When Kiambu Senior Principal Magistrate Ms.Stella Atambo embarked on reading the long awaited judgement of a convict who had been sentenced to death back in 2001, Tedium Rodger Leneni Mzungu stared in disbelief at her presumably with a silent prayer.
The courtroom was jammed to capacity by friends and his relatives who appeared tense and calm earlier when the court took a health break and postponed it to 2.30p.m.
The 43 year old man had appealed against the sentence on grounds that the sentence was excessive and punitive. He also averred that he had reformed and that he was remorseful to the public and the complainant whom he assaulted on the fateful day. “I have apologized to the public and the complainant and he forgave me” he told the court in his mitigation
“I am a changed person and the Football team club which I used to coach is ready to take me back so that I can continue working for them. I also pursued upholstery course and a counselling and trauma course while in prison which I want to use to change the lives of many young people out there” he told the court in his mitigation prior to the day of the Judgement.
His prayers had been answered.
“The appellant has furnished this court with documentary evidence from his former football club that they are willing to take him back as a coach. He has also learnt a lot of life skills while in prison which will help him and other people in the community and I would say the 19 years have not been wasted years as laymen will put it.
The magistrate summed up events that led to the accused being convicted and sentenced to death by Kiambu court in 2001.
However, looking at the period that the appeallant has been in jail, this court is of the opinion that he has learnt a lesson. “How old were you when you were convicted? The magistrate asked and he said he was 24 years. That means you are now 43, and this means you are now wiser and mature never to repeat the offence.
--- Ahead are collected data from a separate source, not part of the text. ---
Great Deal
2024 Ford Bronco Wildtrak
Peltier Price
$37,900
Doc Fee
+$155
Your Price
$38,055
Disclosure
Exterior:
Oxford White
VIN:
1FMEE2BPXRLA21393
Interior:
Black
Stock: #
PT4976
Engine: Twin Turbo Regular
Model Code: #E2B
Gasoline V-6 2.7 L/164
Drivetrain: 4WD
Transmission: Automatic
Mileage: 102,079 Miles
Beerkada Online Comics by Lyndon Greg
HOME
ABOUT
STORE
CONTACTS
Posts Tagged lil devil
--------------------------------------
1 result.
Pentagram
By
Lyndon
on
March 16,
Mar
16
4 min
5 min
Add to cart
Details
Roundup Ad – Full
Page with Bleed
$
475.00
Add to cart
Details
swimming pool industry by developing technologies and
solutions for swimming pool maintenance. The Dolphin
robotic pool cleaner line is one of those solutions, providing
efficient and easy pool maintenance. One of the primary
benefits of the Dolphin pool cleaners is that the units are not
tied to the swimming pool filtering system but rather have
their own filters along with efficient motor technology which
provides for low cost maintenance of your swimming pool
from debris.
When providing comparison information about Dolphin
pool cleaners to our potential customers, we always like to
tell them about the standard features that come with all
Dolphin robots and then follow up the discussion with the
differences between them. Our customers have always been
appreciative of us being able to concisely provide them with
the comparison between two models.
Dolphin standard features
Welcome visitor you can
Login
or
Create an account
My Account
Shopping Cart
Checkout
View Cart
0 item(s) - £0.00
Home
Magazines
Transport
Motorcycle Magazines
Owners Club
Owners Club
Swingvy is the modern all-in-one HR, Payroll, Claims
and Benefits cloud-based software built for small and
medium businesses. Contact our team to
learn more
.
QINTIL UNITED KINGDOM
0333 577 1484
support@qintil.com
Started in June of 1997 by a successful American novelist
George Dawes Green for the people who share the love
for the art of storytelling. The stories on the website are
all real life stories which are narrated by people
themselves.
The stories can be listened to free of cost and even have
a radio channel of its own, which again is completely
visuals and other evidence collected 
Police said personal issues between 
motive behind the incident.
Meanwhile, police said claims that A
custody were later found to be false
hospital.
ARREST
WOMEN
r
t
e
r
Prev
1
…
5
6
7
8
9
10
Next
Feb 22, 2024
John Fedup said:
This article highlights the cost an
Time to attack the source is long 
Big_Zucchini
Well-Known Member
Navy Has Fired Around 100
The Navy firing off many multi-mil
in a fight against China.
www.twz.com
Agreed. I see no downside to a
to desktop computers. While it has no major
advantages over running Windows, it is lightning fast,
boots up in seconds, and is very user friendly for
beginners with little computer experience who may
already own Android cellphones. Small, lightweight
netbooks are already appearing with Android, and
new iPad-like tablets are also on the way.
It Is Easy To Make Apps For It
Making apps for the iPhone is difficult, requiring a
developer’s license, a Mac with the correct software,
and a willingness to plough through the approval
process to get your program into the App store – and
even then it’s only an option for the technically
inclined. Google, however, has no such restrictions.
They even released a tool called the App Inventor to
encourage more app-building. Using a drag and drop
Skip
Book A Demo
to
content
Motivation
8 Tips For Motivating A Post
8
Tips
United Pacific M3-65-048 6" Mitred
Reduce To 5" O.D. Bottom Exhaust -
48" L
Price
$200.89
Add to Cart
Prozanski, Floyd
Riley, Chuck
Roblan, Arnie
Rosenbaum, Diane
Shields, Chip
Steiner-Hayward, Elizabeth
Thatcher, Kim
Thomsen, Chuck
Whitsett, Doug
“Did you pray this morning when you woke up? Posed Ms Atambo with an assuring smile that confused the appellant and his relatives.
He responded and clarified to the court that he had even been converted and accepted to follow the lord after going to prison where he converted to Islamic faith and is now Jamal Rodgers.
“You actually deserve to be given a second chance so that you can utilize the skills and experience gained while in prison to serve the public and more so the young people.
Pensive and his eyes glued on the magistrate, Rodger maintained his cool until the end of the Judgement which ended with an applause from his friends and relatives who waited eagerly. “The court had two options. Either to parole him or to have him continue serving the jail term”
Rodgers had jointly been charged with Peter Mwangi Kangethe with an offence of robbery with violence contrary to section 296(2) of the penal code.
Facts of the prosecution case are that on 4/7/2000 PW1 Peter Mburu had locked his house opposite Kiambu Law courts by his wife. He intended to find out who steals from his house as he had been a victim of thefts all of which occurred in mornings. The thieves appeared to have had a master key as they used to open the door.
On the material day, after being locked inside the house, he heard the main door being opened while he was in the bedroom. After a while, he opened the door and saw the duo. They had taken his television set and wrapped it with his baby’s blanket and placed it in a sack.
They had closed the main door. A struggle ensued for about 2 hours. The first accused ran out with the TV and the second accused who was armed with a Somali sword slashed him on the face. He chased them but could not go far as he was bleeding profusely. Members of the public gave chase which yielded in the apprehension of the first accused who was consequently handed over to the police. The second accused was arrested 2 days later and upon completion of the investigations, they were charged with the present offence.
The prosecution called 7 witnesses who buttressed the case to a conclusion that S.R.M Njuguna ruled that the evidence of the witnesses presented in court corroborated well with the evidence of PW 7 who conducted the identification parade involving the two accused.
The photographs of the TV and the stolen baby blanket were produced as exhibits.”
“The complainant had no problem identifying the 2 accused persons during the identification parade, and evidence against him is overwhelming. It is important to note that the first accused was more or less arrested on spot. The complainant received very serious injuries as a result of the robbery”.
While sentencing him, the court held that the prosecution had proved its case beyond reasonable doubt, as required by section 215 of the CPC.
The law relating to this offence is well stated. “If the offender is armed with any dangerous weapon or instrument, or is in company with one or more other person or persons or if at, immediately before or immediately after the time of robbery, he wounds, beats, strikes or uses any other personal violence to any person, he shall be sentenced to death in the manner authorized by the law. I therefore convict the two as charged. Delivered and signed in open court this 7/11/2001 in the presence of both accused persons.”
Upon being convicted to death, they were whisked away and started serving but appealed against the sentence twice. His co-accused was released in 2007 as Rodgers pursued his in a higher court.
Rodgers has been a beneficiary of the people who had been convicted and sentenced to death but had their cases being returned to court for re-sentencing after the constitutional changes that abolished the death sentence, thus commuting it to life sentence.
When he was jailed, he left behind an 8 year old boy who is now 27 years old and was among the relatives who jammed the court and his mother. The mother told KNA that she had been prayerful and was grateful that God had answered her prayers. “I know he has learnt a lesson and he shall never repeat the mistake” she added as she paced behind the Kiambu law court cells as his friends processed his release order.